Sure, perfect sense. The whole big somersaulting, limbs-flailing, barreling down a rocky mountain madness of it. And six is even better than two. Totally.


Sunday, February 6, 2011

Laughing and Crying

What a weird week this one was, of losses and gains. At the top of the "losses" list, I learned of a friend's death Thursday, moments before one of my 23-year-old daughters was walking out the door to leave for a six-month internship. (She will be too far for any visits during that time.) That made for a strange parting for my daughter and me, a collision of emotions, happy and sad.
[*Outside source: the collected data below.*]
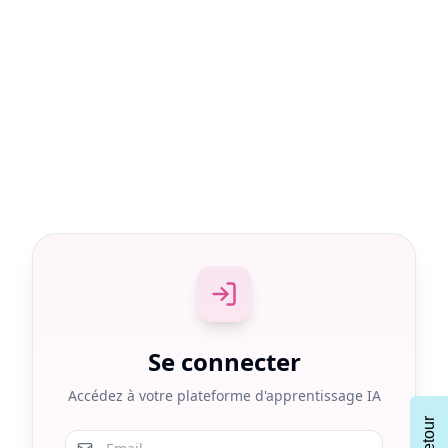
Se connecter
Accédez à votre plateforme d'apprentissage IA
Retour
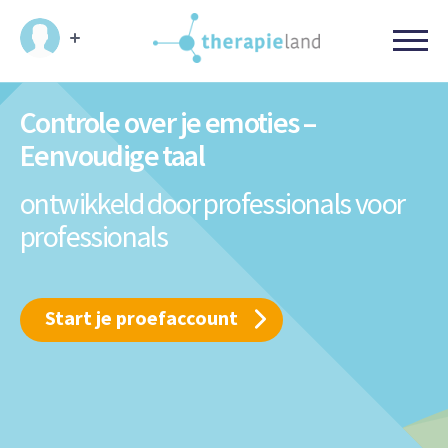
Controle over je emoties –
Eenvoudige taal
ontwikkeld door professionals
voor
professionals
Start je proefaccount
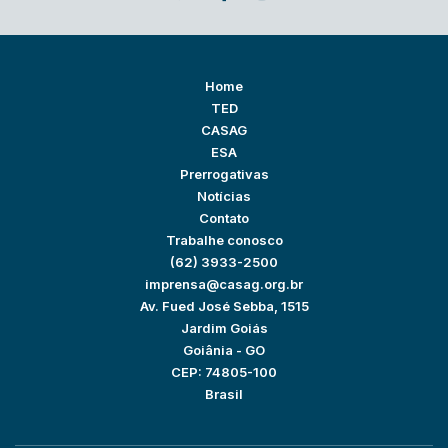
Home
TED
CASAG
ESA
Prerrogativas
Notícias
Contato
Trabalhe conosco
(62) 3933-2500
imprensa@casag.org.br
Av. Fued José Sebba, 1515
Jardim Goiás
Goiânia - GO
CEP: 74805-100
Brasil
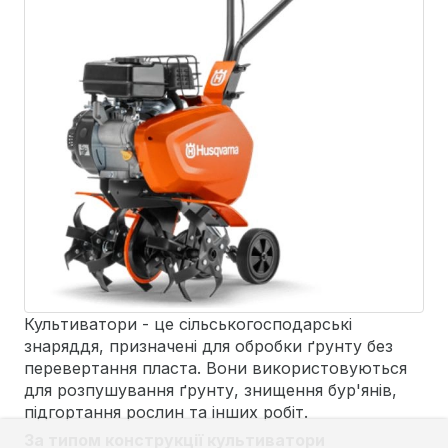
Культиватори - це сільськогосподарські
знаряддя, призначені для обробки ґрунту без
перевертання пласта. Вони використовуються
для розпушування ґрунту, знищення бур'янів,
підгортання рослин та інших робіт.
За типом конструкції культиватори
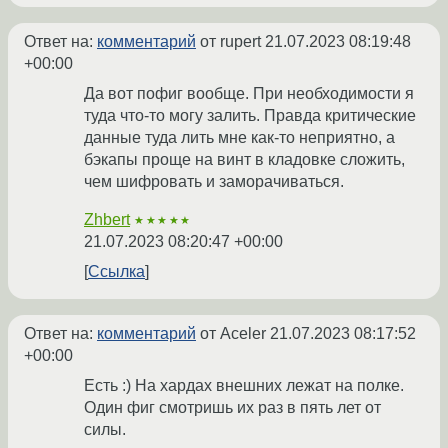
Ответ на:
комментарий
от rupert
21.07.2023 08:19:48
+00:00
Да вот пофиг вообще. При необходимости я
туда что-то могу залить. Правда критические
данные туда лить мне как-то неприятно, а
бэкапы проще на винт в кладовке сложить,
чем шифровать и заморачиваться.
Zhbert
★★★★★
21.07.2023 08:20:47 +00:00
Ссылка
Ответ на:
комментарий
от Aceler
21.07.2023 08:17:52
+00:00
Есть :) На хардах внешних лежат на полке.
Один фиг смотришь их раз в пять лет от
силы.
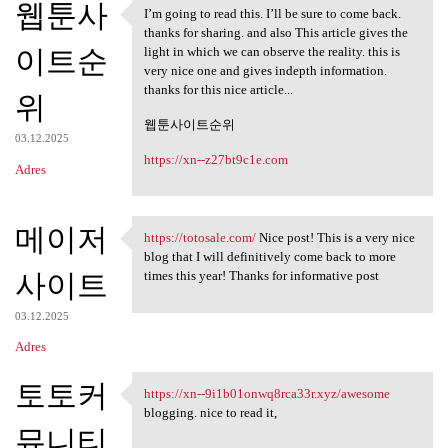
웹툰사
I’m going to read this. I’ll be sure to come back.
I’m going to read this. I’ll
thanks for sharing. and also This article gives the
이트순
light in which we can observe the reality. this is
very nice one and gives indepth information.
thanks for this nice article...
위
웹툰사이트순위
03.12.2025
https://xn--z27bt9c1e.com
Adres
메이저
https://totosale.com/
Nice post! This is a very nice
https://totosale.com/ Nice
blog that I will definitively come back to more
사이트
times this year! Thanks for informative post
03.12.2025
Adres
토토커
https://xn--9i1b01onwq8rca33r.xyz/awesome
https://xn--9i1b01onwq8rca33r
blogging. nice to read it,
뮤니티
I hated it that she was worried about me  --  that was all backwards.

The next morning, I was surprised to find that I couldn't stop crying for the loss of this old friend, whom I hadn't seen in years and years. (In fact, I didn't even know he had brain cancer, so what kind of a friend could I really even call myself?) The first morning after a death is always the hardest, though, I think: you wake up to a different world and your foggy mind has to wrap itself around the new reality for the first time. So at work, even when I successfully turned my attention elsewhere, the tears kept flowing, like I had allergies, like someone had blown a big puff of pollen in my face. To try to pull myself together, I wrote a letter to my deceased friend, with no intention whatsoever of sharing it with anyone. Then I thought, well, I will share it with my journalism friends who knew him; they will have their own similar stories to add. And from there, with their encouragement, I made it publicly available on this blog. It didn't feel perfectly right, like it was now about self-promotion rather than the ode to a friend originally intended.
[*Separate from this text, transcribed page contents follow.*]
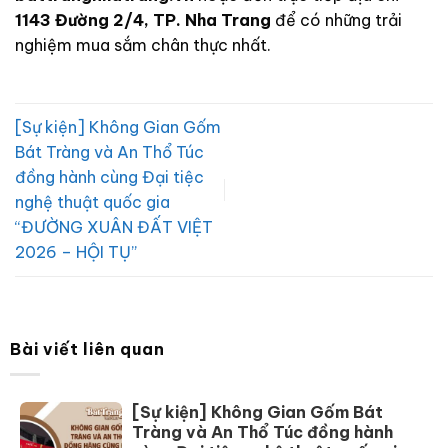
1143 Đường 2/4, TP. Nha Trang
để có những trải
nghiệm mua sắm chân thực nhất.
[Sự kiện] Không Gian Gốm
Bát Tràng và An Thổ Túc
đồng hành cùng Đại tiệc
nghệ thuật quốc gia
“ĐƯỜNG XUÂN ĐẤT VIỆT
2026 – HỘI TỤ”
Bài viết liên quan
[Sự kiện] Không Gian Gốm Bát
Tràng và An Thổ Túc đồng hành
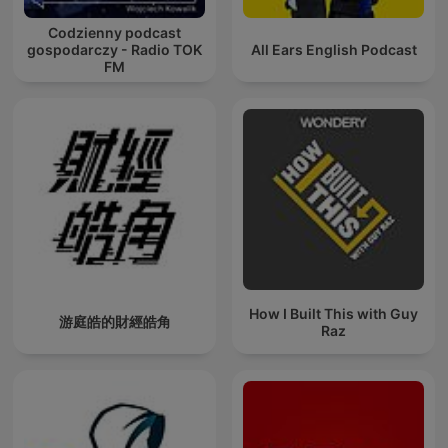
Codzienny podcast
gospodarczy - Radio TOK
All Ears English Podcast
FM
How I Built This with Guy
游庭皓的財經皓角
Raz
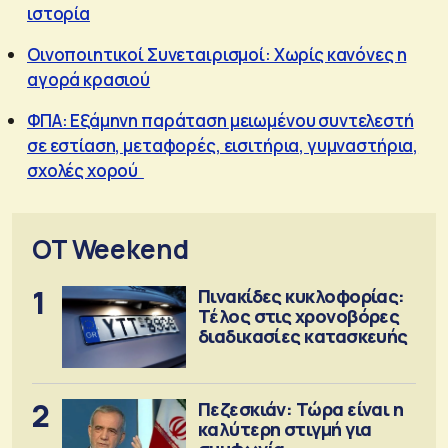
ιστορία
Οινοποιητικοί Συνεταιρισμοί: Χωρίς κανόνες η
αγορά κρασιού
ΦΠΑ: Εξάμηνη παράταση μειωμένου συντελεστή
σε εστίαση, μεταφορές, εισιτήρια, γυμναστήρια,
σχολές χορού
OT Weekend
1
Πινακίδες κυκλοφορίας:
Τέλος στις χρονοβόρες
διαδικασίες κατασκευής
2
Πεζεσκιάν: Τώρα είναι η
καλύτερη στιγμή για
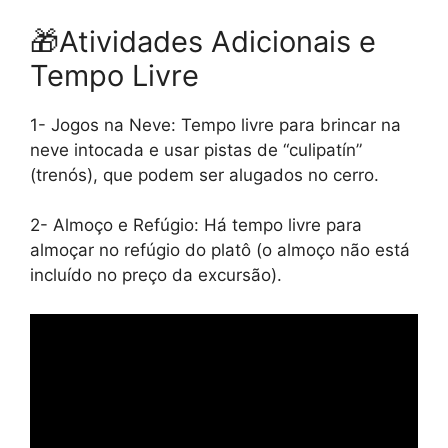
🎁
Atividades Adicionais e
Tempo Livre
1- Jogos na Neve: Tempo livre para brincar na
neve intocada e usar pistas de “culipatín”
(trenós), que podem ser alugados no cerro.
2- Almoço e Refúgio: Há tempo livre para
almoçar no refúgio do platô (o almoço não está
incluído no preço da excursão).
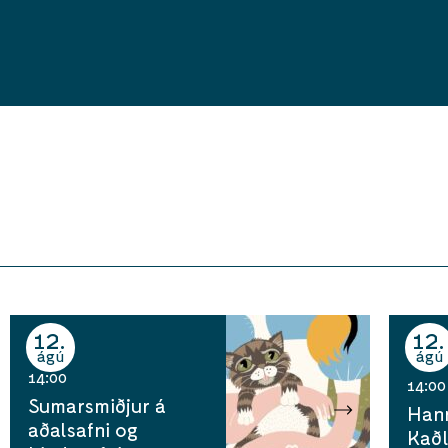
12
12
ágú
ágú
14:00
14:00
Sumarsmiðjur á
Han
aðalsafni og
Kaðl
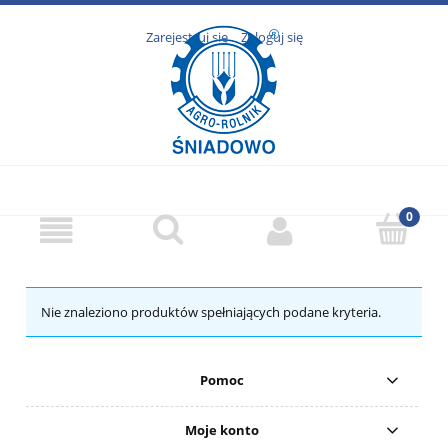
Zarejestruj się
Zaloguj się
Nie znaleziono produktów spełniających podane kryteria.
Pomoc
Moje konto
One of the gains for the week was the realization that it's been so long since I've been to a funeral, I no longer have "the funeral dress." (How lucky is that?) Lots of you will know what I'm talking about  --  the outfit you pull from the closet solemnly and use for no other purpose. The one that hardly ever sees the light of day, but that's there to save you from having to think about something so dumb as what you will wear when your heart is so heavy. The one that goes on like a cloak of love and respect, no different in its way from the uniforms standing behind a 21-gun salute. It is classically devoid of style or decoration, so that it is ready for duty, no matter the vagaries of fashion at that time. Though my weight hasn't changed since high school, my figure sure has, and I distinctly remember the day some years ago that I decided the Funeral Dress had to go. The split in the seam at the rib cage was officially beginning to show. It felt as though the dress deserved some rites of its own, after all we'd been through together, some of the hardest times in a person's life.

I am old-fashioned in my belief about what to wear to a funeral, but struck out at Abingdon's one dress shop that was open late enough Friday night. So on Saturday morning, this girl who practically wears pajamas to work was rifling her closet in a panic. In the end, I'd gathered just about every black thing I owned, put it on (I was an "onion," I had layers)  --  and looked like I was heading out to fetch myself a new widower. (See? Dumb.) The more I primped to correct the Tart Look, the worse it got. I visited my mother for a little while before the funeral and told her this. She laughed in absolute agreement and said, "Just keep your coat on."

Dang if it wasn't 80 degrees in the funeral home.

There, dumb concerns aside, I became glad that I'd shared the letter to Keith. In it I had described a bubble-world that only some of us knew, so I am glad those memories have been added to "the memory pot," so to speak. As an Atheist-With-Caveats, I don't really believe we "commend souls" at a funeral. I believe we commend memories into the hearts of the people who attend. It's a cliche, but death really does put the meaning in life. Everything we do passes through that filter in some way. We live on in memory, and the influence we had on others.